═══ DATASET RECORDS ═══
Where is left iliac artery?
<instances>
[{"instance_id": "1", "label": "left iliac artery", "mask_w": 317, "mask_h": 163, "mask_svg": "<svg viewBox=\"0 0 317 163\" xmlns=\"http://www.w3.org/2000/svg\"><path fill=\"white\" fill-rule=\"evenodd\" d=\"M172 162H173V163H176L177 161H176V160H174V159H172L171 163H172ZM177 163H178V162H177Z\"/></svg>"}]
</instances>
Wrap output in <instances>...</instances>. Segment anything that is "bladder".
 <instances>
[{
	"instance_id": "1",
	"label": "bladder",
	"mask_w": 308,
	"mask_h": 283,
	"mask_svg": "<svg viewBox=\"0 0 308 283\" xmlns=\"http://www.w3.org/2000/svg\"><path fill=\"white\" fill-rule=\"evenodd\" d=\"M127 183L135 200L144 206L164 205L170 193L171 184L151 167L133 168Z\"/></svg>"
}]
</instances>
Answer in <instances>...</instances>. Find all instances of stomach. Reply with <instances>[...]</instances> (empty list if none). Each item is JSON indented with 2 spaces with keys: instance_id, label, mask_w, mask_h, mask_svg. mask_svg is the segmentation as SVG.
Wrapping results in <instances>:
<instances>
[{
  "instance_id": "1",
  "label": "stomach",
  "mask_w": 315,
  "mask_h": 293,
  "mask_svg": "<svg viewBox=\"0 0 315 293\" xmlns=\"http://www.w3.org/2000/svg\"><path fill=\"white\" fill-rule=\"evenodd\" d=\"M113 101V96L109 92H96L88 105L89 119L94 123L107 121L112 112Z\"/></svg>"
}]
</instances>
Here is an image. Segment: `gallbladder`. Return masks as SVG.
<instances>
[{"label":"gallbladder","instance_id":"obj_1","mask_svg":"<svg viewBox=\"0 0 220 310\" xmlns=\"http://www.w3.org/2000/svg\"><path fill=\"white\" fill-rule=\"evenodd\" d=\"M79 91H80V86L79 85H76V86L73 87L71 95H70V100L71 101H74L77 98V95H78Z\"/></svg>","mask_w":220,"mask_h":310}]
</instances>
═══
# WHAT IS EXPECTED
Nothing in the entries should be skipped. Output them all exactly.

# SOLVED PROBLEM
Where is left iliac artery?
<instances>
[{"instance_id": "1", "label": "left iliac artery", "mask_w": 317, "mask_h": 163, "mask_svg": "<svg viewBox=\"0 0 317 163\" xmlns=\"http://www.w3.org/2000/svg\"><path fill=\"white\" fill-rule=\"evenodd\" d=\"M172 162H173V163H176L177 161H176V160H174V159H172L171 163H172ZM177 163H178V162H177Z\"/></svg>"}]
</instances>
Wrap output in <instances>...</instances>. Segment anything that is "bladder".
 <instances>
[{
	"instance_id": "1",
	"label": "bladder",
	"mask_w": 308,
	"mask_h": 283,
	"mask_svg": "<svg viewBox=\"0 0 308 283\" xmlns=\"http://www.w3.org/2000/svg\"><path fill=\"white\" fill-rule=\"evenodd\" d=\"M127 183L135 200L144 206L164 205L170 193L171 184L151 167L133 168Z\"/></svg>"
}]
</instances>
Answer in <instances>...</instances>. Find all instances of stomach. Reply with <instances>[...]</instances> (empty list if none). Each item is JSON indented with 2 spaces with keys: instance_id, label, mask_w, mask_h, mask_svg. mask_svg is the segmentation as SVG.
Wrapping results in <instances>:
<instances>
[{
  "instance_id": "1",
  "label": "stomach",
  "mask_w": 315,
  "mask_h": 293,
  "mask_svg": "<svg viewBox=\"0 0 315 293\" xmlns=\"http://www.w3.org/2000/svg\"><path fill=\"white\" fill-rule=\"evenodd\" d=\"M113 101V96L109 92H96L88 105L89 119L94 123L107 121L112 112Z\"/></svg>"
}]
</instances>
Here is an image. Segment: `gallbladder`. Return masks as SVG.
<instances>
[{"label":"gallbladder","instance_id":"obj_1","mask_svg":"<svg viewBox=\"0 0 220 310\" xmlns=\"http://www.w3.org/2000/svg\"><path fill=\"white\" fill-rule=\"evenodd\" d=\"M79 91H80V86L79 85H76V86L73 87L71 95H70V100L71 101H74L77 98V95H78Z\"/></svg>","mask_w":220,"mask_h":310}]
</instances>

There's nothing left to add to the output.